** Data for this task **
Start of Block
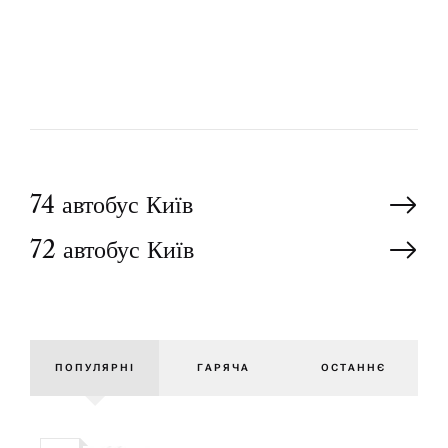
У
О
Р
Н
74 автобус Київ
72 автобус Київ
а
в
і
ПОПУЛЯРНІ
ГАРЯЧА
ОСТАННЄ
г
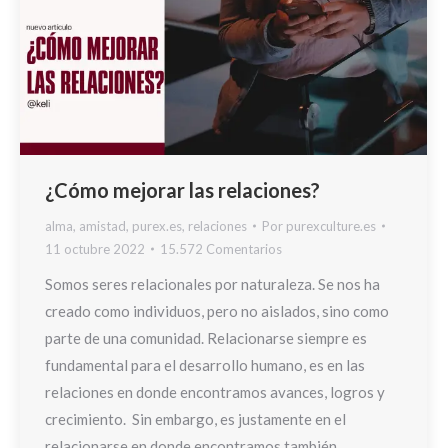
¿Cómo mejorar las relaciones?
alma
,
amistad
,
purex.es
,
relaciones
Por
purexculture.es
11 octubre 2022
15.572 Comentarios
Somos seres relacionales por naturaleza. Se nos ha
creado como individuos, pero no aislados, sino como
parte de una comunidad. Relacionarse siempre es
fundamental para el desarrollo humano, es en las
relaciones en donde encontramos avances, logros y
crecimiento. Sin embargo, es justamente en el
relacionarse en donde encontramos también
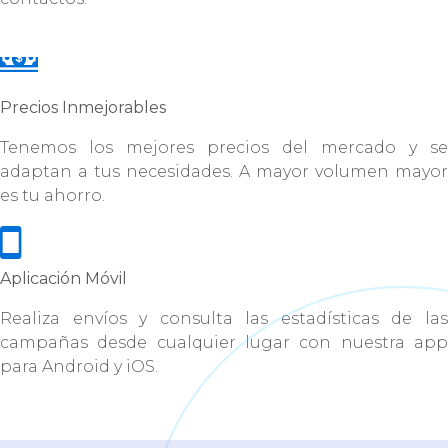
Precios Inmejorables
Tenemos los mejores precios del mercado y se
adaptan a tus necesidades. A mayor volumen mayor
es tu ahorro.
Aplicación Móvil
Realiza envíos y consulta las estadísticas de las
campañas desde cualquier lugar con nuestra app
para Android y iOS.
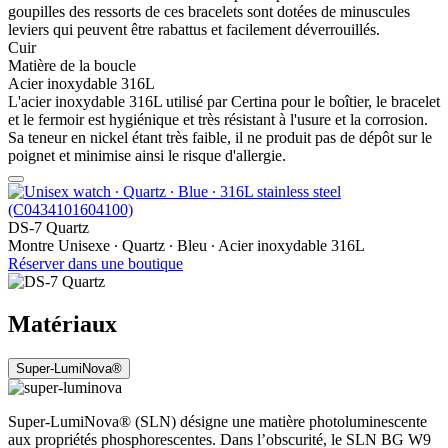
goupilles des ressorts de ces bracelets sont dotées de minuscules
leviers qui peuvent être rabattus et facilement déverrouillés.
Cuir
Matière de la boucle
Acier inoxydable 316L
L'acier inoxydable 316L utilisé par Certina pour le boîtier, le bracelet
et le fermoir est hygiénique et très résistant à l'usure et la corrosion.
Sa teneur en nickel étant très faible, il ne produit pas de dépôt sur le
poignet et minimise ainsi le risque d'allergie.
DS-7 Quartz
Montre Unisexe ∙ Quartz ∙ Bleu ∙ Acier inoxydable 316L
Réserver dans une boutique
Matériaux
Super-LumiNova®
Super-LumiNova® (SLN) désigne une matière photoluminescente
aux propriétés phosphorescentes. Dans l’obscurité, le SLN BG W9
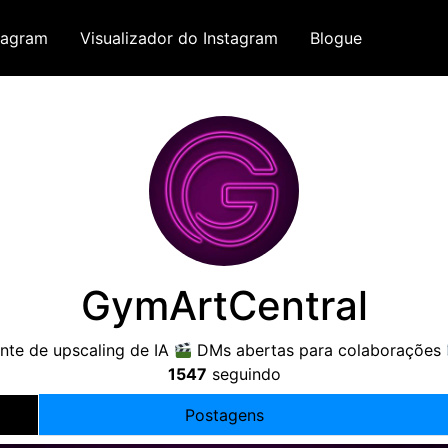
tagram
Visualizador do Instagram
Blogue
GymArtCentral
ente de upscaling de IA
DMs abertas para colaborações
1547
seguindo
Postagens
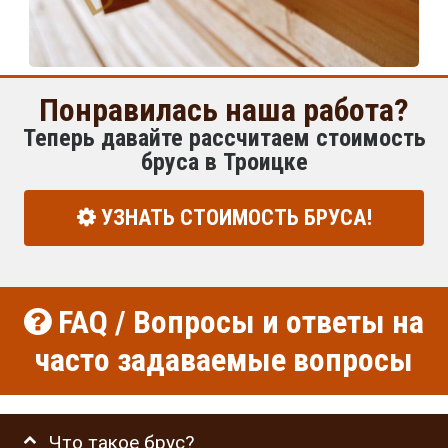
Понравилась наша работа?
Теперь давайте рассчитаем стоимость
бруса в Троицке
УЗНАТЬ СТОИМОСТЬ БРУСА!
FAQ / Вопросы и ответы на
часто задаваемые вопросы
Что такое брус?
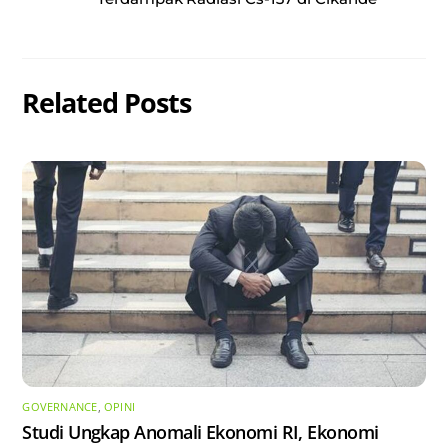
Related Posts
GOVERNANCE
,
OPINI
Studi Ungkap Anomali Ekonomi RI, Ekonomi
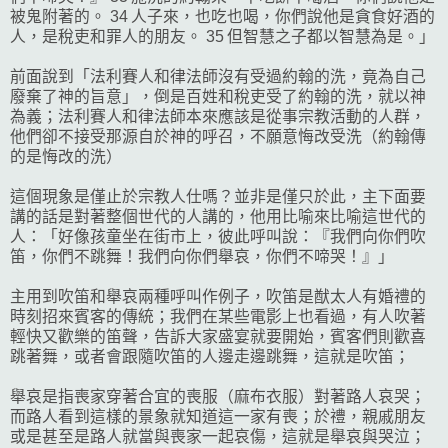
被鬼附著的。 34 人子來，也吃也喝，你們說他是貪食好酒的
人，是稅吏和罪人的朋友。 35 但智慧之子都以智慧為是。」
前面說到「法利賽人和律法師沒有受過約翰的洗，竟為自己
廢棄了神的旨意」，倒是百姓和稅吏受了約翰的洗，就以神
為義；法利賽人和律法師本來應該是從事宗教活動的人群，
他們卻不接受那源自於神的呼召，不願意悔改受洗（約翰傳
的是悔改的洗）
這個現象是僅止於宗教人仕嗎？並非是僅只於此，主下面要
講的話是對著整個世代的人講的，他用比喻來比喻這世代的
人：「好像孩童坐在街市上，彼此呼叫說：『我們向你們吹
笛，你們不跳舞！我們向你們舉哀，你們不啼哭！』」
主用到吹笛和舉哀兩種呼叫作例子，吹笛是猷太人有婚禮的
時刻招來賓客的傳統；我們在某些電影上也看過，有人吹著
輕快又歡樂的笛聲，告訴大家盛宴就要開始，賓客們則歡喜
跳著舞，或者會跟隨吹笛的人邊走邊跳舞，這就是吹笛；
舉哀是指喪家穿著合宜的喪服（麻布衣服）對著路人哀哭；
而路人看到這樣的景象就知道這一家有喪；於禮，親戚朋友
或是甚至是路人就當與喪家一起哀傷，這就是舉哀與哭泣；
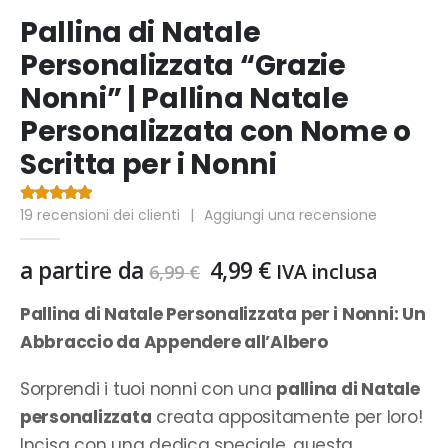
Pallina di Natale
Personalizzata “Grazie
Nonni” | Pallina Natale
Personalizzata con Nome o
Scritta per i Nonni
19
recensioni dei clienti
|
Aggiungi una recensione
4.53
Di 5
Il
Il
a partire da
4,99
€
IVA inclusa
6,99
€
prezzo
prezzo
originale
attuale
Pallina di Natale Personalizzata per i Nonni: Un
era:
è:
Abbraccio da Appendere all’Albero
6,99 €.
4,99 €.
Sorprendi i tuoi nonni con una
pallina di Natale
personalizzata
creata appositamente per loro!
Incisa con una dedica speciale, questa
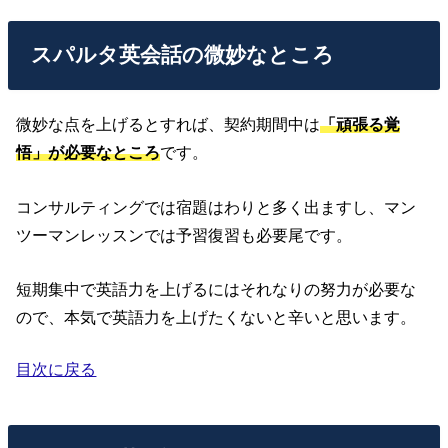
スパルタ英会話の微妙なところ
微妙な点を上げるとすれば、契約期間中は
「頑張る覚
悟」が必要なところ
です。
コンサルティングでは宿題はわりと多く出ますし、マン
ツーマンレッスンでは予習復習も必要尾です。
短期集中で英語力を上げるにはそれなりの努力が必要な
ので、本気で英語力を上げたくないと辛いと思います。
目次に戻る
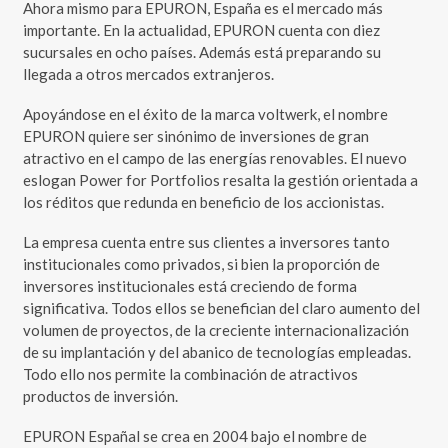
Ahora mismo para EPURON, España es el mercado más
importante. En la actualidad, EPURON cuenta con diez
sucursales en ocho países. Además está preparando su
llegada a otros mercados extranjeros.
Apoyándose en el éxito de la marca voltwerk, el nombre
EPURON quiere ser sinónimo de inversiones de gran
atractivo en el campo de las energías renovables. El nuevo
eslogan Power for Portfolios resalta la gestión orientada a
los réditos que redunda en beneficio de los accionistas.
La empresa cuenta entre sus clientes a inversores tanto
institucionales como privados, si bien la proporción de
inversores institucionales está creciendo de forma
significativa. Todos ellos se benefician del claro aumento del
volumen de proyectos, de la creciente internacionalización
de su implantación y del abanico de tecnologías empleadas.
Todo ello nos permite la combinación de atractivos
productos de inversión.
EPURON Españal se crea en 2004 bajo el nombre de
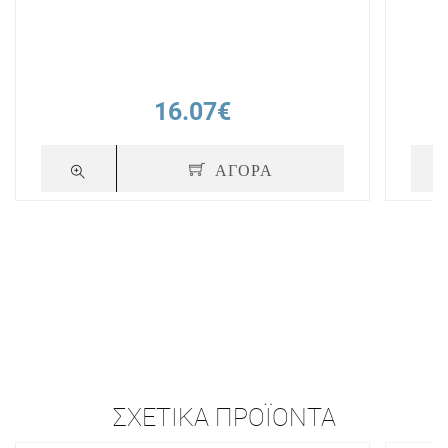
16.07€
ΑΓΟΡΑ
ΣΧΕΤΙΚΆ ΠΡΟΪΌΝΤΑ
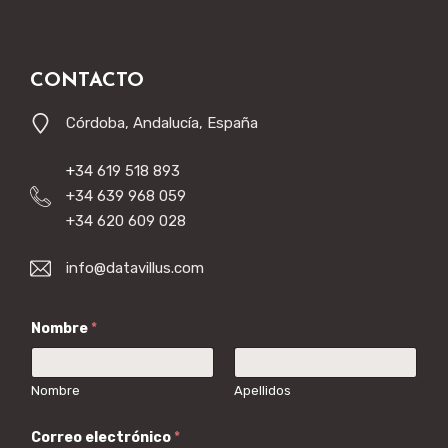
CONTACTO
Córdoba, Andalucía, España
+
34 619 518 893
+34 639 968 059
+34 620 609 028
info@datavillus.com
Nombre
*
Nombre
Apellidos
Correo electrónico
*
End of Block
** Work required **
What is needed is a word-for-word copy of the data, minus its pictures.

** Output below **
У
О
Р
Н
74 автобус Київ
72 автобус Київ
а
в
і
ПОПУЛЯРНІ
ГАРЯЧА
ОСТАННЄ
г
¿Cómo mejorar las relaciones?
alma
,
amistad
,
purex.es
,
relaciones
Por
purexculture.es
11 octubre 2022
15.572 Comentarios
Somos seres relacionales por naturaleza. Se nos ha
creado como individuos, pero no aislados, sino como
parte de una comunidad. Relacionarse siempre es
fundamental para el desarrollo humano, es en las
relaciones en donde encontramos avances, logros y
crecimiento. Sin embargo, es justamente en el
relacionarse en donde encontramos también
Precios Inmejorables
Tenemos los mejores precios del mercado y se
adaptan a tus necesidades. A mayor volumen mayor
es tu ahorro.
Aplicación Móvil
Realiza envíos y consulta las estadísticas de las
campañas desde cualquier lugar con nuestra app
para Android y iOS.
goupilles des ressorts de ces bracelets sont dotées de minuscules
leviers qui peuvent être rabattus et facilement déverrouillés.
Cuir
Matière de la boucle
Acier inoxydable 316L
L'acier inoxydable 316L utilisé par Certina pour le boîtier, le bracelet
et le fermoir est hygiénique et très résistant à l'usure et la corrosion.
Sa teneur en nickel étant très faible, il ne produit pas de dépôt sur le
poignet et minimise ainsi le risque d'allergie.
DS-7 Quartz
Montre Unisexe ∙ Quartz ∙ Bleu ∙ Acier inoxydable 316L
Réserver dans une boutique
Matériaux
Super-LumiNova®
Super-LumiNova® (SLN) désigne une matière photoluminescente
aux propriétés phosphorescentes. Dans l’obscurité, le SLN BG W9
tagram
Visualizador do Instagram
Blogue
GymArtCentral
ente de upscaling de IA
DMs abertas para colaborações
1547
seguindo
Postagens
Понравилась наша работа?
Теперь давайте рассчитаем стоимость
бруса в Троицке
УЗНАТЬ СТОИМОСТЬ БРУСА!
FAQ / Вопросы и ответы на
часто задаваемые вопросы
Что такое брус?
Related Posts
GOVERNANCE
,
OPINI
Studi Ungkap Anomali Ekonomi RI, Ekonomi
被鬼附著的。 34 人子來，也吃也喝，你們說他是貪食好酒的
人，是稅吏和罪人的朋友。 35 但智慧之子都以智慧為是。」
前面說到「法利賽人和律法師沒有受過約翰的洗，竟為自己
廢棄了神的旨意」，倒是百姓和稅吏受了約翰的洗，就以神
為義；法利賽人和律法師本來應該是從事宗教活動的人群，
他們卻不接受那源自於神的呼召，不願意悔改受洗（約翰傳
的是悔改的洗）
這個現象是僅止於宗教人仕嗎？並非是僅只於此，主下面要
講的話是對著整個世代的人講的，他用比喻來比喻這世代的
人：「好像孩童坐在街市上，彼此呼叫說：『我們向你們吹
笛，你們不跳舞！我們向你們舉哀，你們不啼哭！』」
主用到吹笛和舉哀兩種呼叫作例子，吹笛是猷太人有婚禮的
時刻招來賓客的傳統；我們在某些電影上也看過，有人吹著
輕快又歡樂的笛聲，告訴大家盛宴就要開始，賓客們則歡喜
跳著舞，或者會跟隨吹笛的人邊走邊跳舞，這就是吹笛；
舉哀是指喪家穿著合宜的喪服（麻布衣服）對著路人哀哭；
而路人看到這樣的景象就知道這一家有喪；於禮，親戚朋友
或是甚至是路人就當與喪家一起哀傷，這就是舉哀與哭泣；
Pallina di Natale
Personalizzata “Grazie
Nonni” | Pallina Natale
Personalizzata con Nome o
Scritta per i Nonni
19
recensioni dei clienti
|
Aggiungi una recensione
4.53
Di 5
Il
Il
a partire da
4,99
€
IVA inclusa
6,99
€
prezzo
prezzo
originale
attuale
Pallina di Natale Personalizzata per i Nonni: Un
era:
è:
Abbraccio da Appendere all’Albero
6,99 €.
4,99 €.
Sorprendi i tuoi nonni con una
pallina di Natale
personalizzata
creata appositamente per loro!
Incisa con una dedica speciale, questa
スパルタ英会話の微妙なところ
微妙な点を上げるとすれば、契約期間中は
「頑張る覚
悟」が必要なところ
です。
コンサルティングでは宿題はわりと多く出ますし、マン
ツーマンレッスンでは予習復習も必要尾です。
短期集中で英語力を上げるにはそれなりの努力が必要な
ので、本気で英語力を上げたくないと辛いと思います。
目次に戻る
Ahora mismo para EPURON, España es el mercado más
importante. En la actualidad, EPURON cuenta con diez
sucursales en ocho países. Además está preparando su
llegada a otros mercados extranjeros.
Apoyándose en el éxito de la marca voltwerk, el nombre
EPURON quiere ser sinónimo de inversiones de gran
atractivo en el campo de las energías renovables. El nuevo
eslogan Power for Portfolios resalta la gestión orientada a
los réditos que redunda en beneficio de los accionistas.
La empresa cuenta entre sus clientes a inversores tanto
institucionales como privados, si bien la proporción de
inversores institucionales está creciendo de forma
significativa. Todos ellos se benefician del claro aumento del
volumen de proyectos, de la creciente internacionalización
de su implantación y del abanico de tecnologías empleadas.
Todo ello nos permite la combinación de atractivos
productos de inversión.
EPURON Españal se crea en 2004 bajo el nombre de
16.07€
ΑΓΟΡΑ
ΣΧΕΤΙΚΆ ΠΡΟΪΌΝΤΑ
CONTACTO
Córdoba, Andalucía, España
+
34 619 518 893
+34 639 968 059
+34 620 609 028
info@datavillus.com
Nombre
*
Nombre
Apellidos
Correo electrónico
*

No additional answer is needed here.